Exercise directions: Word for word, print each record, dropping any image it holds.

Input:
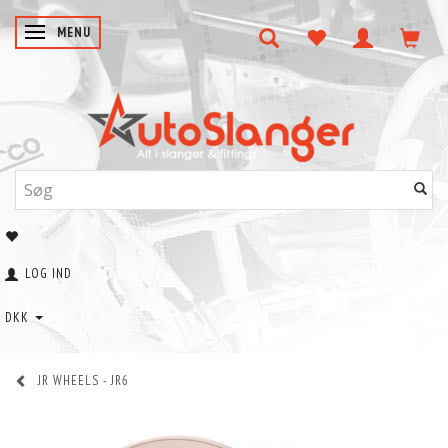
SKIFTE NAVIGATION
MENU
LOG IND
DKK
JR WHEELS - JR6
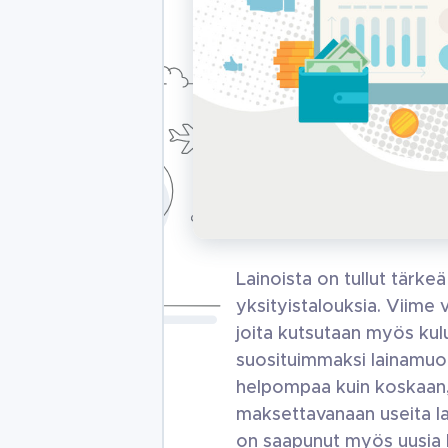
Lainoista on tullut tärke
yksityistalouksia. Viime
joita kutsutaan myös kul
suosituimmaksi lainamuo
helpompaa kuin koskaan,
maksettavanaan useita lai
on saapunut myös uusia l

Reply to the exercise:
SKIFTE NAVIGATION
MENU
LOG IND
DKK
JR WHEELS - JR6
Lainoista on tullut tärke
yksityistalouksia. Viime
joita kutsutaan myös kul
suosituimmaksi lainamuo
helpompaa kuin koskaan,
maksettavanaan useita lai
on saapunut myös uusia l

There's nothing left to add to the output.